**Material for this exercise**
******
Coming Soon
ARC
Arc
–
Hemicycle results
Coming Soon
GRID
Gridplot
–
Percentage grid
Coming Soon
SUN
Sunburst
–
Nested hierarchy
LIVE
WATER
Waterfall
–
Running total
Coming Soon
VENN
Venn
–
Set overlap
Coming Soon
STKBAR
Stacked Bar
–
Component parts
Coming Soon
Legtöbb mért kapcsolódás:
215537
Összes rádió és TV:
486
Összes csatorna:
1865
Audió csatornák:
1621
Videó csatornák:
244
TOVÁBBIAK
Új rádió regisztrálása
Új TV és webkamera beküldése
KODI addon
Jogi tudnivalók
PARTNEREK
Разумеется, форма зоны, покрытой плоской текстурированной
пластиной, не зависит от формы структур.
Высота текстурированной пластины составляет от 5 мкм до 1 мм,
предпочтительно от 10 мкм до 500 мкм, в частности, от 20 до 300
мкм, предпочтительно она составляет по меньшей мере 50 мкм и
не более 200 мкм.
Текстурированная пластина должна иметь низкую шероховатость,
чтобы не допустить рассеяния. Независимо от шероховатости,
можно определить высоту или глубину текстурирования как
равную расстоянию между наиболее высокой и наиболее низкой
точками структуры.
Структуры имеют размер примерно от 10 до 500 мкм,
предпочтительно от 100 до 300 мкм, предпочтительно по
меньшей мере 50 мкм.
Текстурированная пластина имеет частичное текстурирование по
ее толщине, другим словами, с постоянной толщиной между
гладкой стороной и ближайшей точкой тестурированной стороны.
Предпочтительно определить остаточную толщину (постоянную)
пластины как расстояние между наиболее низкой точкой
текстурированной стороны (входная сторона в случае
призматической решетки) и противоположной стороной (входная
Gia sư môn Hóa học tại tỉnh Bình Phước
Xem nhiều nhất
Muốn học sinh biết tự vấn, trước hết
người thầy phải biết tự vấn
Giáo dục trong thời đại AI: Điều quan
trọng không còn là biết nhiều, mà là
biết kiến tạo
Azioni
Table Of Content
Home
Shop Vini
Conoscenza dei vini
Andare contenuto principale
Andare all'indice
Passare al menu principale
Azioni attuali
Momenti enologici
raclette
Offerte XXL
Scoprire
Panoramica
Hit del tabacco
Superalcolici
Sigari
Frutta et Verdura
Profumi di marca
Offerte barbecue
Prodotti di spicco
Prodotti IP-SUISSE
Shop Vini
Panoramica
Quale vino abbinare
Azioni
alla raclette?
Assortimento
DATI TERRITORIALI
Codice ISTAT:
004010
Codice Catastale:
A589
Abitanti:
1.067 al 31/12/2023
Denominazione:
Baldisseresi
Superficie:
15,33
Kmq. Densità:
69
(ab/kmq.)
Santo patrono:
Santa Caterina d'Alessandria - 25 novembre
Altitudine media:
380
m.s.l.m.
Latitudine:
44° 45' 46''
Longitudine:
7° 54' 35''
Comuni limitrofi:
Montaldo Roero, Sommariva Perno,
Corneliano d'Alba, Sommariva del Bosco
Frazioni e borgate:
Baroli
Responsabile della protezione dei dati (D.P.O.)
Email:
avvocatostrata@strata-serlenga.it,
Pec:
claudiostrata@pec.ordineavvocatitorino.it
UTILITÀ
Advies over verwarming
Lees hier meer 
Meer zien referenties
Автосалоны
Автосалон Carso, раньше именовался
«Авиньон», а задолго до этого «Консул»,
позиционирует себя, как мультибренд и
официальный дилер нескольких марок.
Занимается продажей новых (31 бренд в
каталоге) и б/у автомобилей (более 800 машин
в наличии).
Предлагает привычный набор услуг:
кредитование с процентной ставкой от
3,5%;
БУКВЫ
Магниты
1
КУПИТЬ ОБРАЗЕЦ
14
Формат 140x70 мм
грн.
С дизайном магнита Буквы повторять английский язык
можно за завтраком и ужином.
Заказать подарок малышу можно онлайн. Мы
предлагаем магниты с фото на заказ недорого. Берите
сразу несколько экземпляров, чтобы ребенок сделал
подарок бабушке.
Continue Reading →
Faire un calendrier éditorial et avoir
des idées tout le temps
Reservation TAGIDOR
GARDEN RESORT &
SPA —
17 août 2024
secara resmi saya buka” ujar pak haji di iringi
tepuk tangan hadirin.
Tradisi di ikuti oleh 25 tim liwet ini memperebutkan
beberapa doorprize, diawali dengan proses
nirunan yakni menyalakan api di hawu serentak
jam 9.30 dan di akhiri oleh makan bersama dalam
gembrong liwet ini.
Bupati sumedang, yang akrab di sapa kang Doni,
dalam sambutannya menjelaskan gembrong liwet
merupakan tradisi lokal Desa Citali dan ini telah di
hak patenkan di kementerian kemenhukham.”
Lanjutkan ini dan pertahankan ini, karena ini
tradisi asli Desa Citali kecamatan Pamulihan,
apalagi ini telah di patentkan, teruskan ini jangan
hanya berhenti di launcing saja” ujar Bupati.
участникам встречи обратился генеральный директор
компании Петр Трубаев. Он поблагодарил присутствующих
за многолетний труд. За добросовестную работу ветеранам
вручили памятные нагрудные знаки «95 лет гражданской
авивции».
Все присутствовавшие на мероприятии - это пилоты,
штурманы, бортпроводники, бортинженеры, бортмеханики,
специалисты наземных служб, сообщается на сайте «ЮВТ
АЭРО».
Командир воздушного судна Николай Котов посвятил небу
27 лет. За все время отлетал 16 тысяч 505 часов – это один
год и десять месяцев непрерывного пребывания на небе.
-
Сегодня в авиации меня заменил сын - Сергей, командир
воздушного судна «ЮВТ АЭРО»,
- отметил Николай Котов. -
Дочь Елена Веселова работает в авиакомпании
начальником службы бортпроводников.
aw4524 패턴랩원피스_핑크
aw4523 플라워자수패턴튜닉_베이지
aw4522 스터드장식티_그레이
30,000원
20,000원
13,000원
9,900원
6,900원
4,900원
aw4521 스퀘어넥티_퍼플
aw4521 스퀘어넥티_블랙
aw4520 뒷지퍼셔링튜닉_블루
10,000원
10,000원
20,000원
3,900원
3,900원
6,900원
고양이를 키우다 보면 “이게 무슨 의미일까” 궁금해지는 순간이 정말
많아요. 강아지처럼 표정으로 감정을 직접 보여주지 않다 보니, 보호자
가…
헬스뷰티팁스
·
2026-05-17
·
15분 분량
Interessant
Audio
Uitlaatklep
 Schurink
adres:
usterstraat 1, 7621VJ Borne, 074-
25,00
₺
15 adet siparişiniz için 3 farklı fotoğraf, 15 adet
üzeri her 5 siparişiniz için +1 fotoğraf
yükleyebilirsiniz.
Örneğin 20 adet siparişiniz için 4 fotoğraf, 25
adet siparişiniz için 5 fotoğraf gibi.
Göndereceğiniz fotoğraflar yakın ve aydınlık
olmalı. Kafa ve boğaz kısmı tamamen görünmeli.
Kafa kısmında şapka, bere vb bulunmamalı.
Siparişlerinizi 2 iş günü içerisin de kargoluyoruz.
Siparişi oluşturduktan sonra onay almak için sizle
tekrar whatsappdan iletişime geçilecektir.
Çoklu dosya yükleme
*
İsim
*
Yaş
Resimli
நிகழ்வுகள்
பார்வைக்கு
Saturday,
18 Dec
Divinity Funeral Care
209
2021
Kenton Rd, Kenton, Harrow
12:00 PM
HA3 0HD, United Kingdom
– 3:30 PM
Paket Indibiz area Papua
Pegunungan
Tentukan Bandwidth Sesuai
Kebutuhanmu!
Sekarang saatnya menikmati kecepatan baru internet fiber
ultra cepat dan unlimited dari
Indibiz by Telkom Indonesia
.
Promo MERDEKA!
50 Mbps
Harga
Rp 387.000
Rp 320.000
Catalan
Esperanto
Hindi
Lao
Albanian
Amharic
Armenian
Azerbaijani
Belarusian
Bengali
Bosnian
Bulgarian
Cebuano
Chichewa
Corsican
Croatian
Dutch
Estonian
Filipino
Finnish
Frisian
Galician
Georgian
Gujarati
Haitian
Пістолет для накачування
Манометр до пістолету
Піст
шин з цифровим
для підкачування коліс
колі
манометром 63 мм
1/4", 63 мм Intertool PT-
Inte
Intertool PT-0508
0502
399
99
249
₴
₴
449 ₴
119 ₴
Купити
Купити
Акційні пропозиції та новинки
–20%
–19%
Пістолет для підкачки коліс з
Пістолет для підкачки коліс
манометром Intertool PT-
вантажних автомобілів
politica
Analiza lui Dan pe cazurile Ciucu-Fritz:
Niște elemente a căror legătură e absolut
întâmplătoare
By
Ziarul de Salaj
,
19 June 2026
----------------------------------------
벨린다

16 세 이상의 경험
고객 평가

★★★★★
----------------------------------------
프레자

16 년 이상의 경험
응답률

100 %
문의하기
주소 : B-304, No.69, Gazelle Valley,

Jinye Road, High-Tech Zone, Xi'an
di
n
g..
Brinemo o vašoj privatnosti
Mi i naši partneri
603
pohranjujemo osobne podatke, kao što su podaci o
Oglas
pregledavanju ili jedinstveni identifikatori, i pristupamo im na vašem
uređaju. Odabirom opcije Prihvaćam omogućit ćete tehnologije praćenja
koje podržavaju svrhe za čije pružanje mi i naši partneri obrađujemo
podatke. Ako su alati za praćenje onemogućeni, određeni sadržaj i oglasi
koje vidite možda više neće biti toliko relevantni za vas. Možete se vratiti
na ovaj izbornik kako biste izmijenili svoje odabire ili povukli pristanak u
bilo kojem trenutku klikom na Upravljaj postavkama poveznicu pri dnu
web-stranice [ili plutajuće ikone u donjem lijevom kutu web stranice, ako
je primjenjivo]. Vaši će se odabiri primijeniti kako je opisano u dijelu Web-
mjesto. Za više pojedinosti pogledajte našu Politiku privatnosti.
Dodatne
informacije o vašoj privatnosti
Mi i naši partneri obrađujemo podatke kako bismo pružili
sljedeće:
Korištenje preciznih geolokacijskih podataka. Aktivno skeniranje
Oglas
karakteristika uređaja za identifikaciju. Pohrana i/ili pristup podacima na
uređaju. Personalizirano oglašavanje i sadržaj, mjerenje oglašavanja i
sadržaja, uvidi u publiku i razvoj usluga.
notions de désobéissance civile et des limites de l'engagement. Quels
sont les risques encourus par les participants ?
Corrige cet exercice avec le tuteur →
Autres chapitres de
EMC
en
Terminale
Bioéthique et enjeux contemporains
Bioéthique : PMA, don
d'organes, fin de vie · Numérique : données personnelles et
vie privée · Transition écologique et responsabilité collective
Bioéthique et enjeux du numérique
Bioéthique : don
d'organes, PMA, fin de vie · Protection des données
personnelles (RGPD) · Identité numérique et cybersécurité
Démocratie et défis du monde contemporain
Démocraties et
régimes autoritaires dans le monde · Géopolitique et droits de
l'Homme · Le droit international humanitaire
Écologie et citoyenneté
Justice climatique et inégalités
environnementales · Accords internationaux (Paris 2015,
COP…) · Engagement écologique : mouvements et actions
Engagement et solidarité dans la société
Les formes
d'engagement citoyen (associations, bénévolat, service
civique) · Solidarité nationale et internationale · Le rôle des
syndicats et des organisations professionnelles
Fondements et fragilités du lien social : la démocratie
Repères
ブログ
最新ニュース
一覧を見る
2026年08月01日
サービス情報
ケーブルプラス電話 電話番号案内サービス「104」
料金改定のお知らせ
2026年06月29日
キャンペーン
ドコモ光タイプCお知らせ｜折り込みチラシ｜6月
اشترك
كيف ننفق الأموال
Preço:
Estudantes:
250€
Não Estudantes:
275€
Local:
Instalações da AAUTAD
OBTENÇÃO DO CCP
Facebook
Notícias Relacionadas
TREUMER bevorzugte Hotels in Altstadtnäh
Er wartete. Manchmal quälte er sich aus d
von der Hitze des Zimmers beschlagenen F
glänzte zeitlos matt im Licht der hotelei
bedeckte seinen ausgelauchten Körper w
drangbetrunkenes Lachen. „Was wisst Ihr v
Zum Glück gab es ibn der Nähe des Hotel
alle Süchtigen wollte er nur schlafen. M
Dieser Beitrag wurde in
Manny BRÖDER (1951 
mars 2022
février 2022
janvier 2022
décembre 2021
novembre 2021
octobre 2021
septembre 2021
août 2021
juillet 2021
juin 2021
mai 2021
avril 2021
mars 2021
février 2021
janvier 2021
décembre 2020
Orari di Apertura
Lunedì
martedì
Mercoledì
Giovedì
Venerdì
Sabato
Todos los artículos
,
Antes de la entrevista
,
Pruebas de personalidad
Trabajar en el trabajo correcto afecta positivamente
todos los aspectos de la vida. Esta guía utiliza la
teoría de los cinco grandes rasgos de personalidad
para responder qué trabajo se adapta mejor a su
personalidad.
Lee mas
******
**Task prompt**
From the listing above, return every line that contains the word "više".

**Worked solution**
koje vidite možda više neće biti toliko relevantni za vas. Možete se vratiti
mjesto. Za više pojedinosti pogledajte našu Politiku privatnosti.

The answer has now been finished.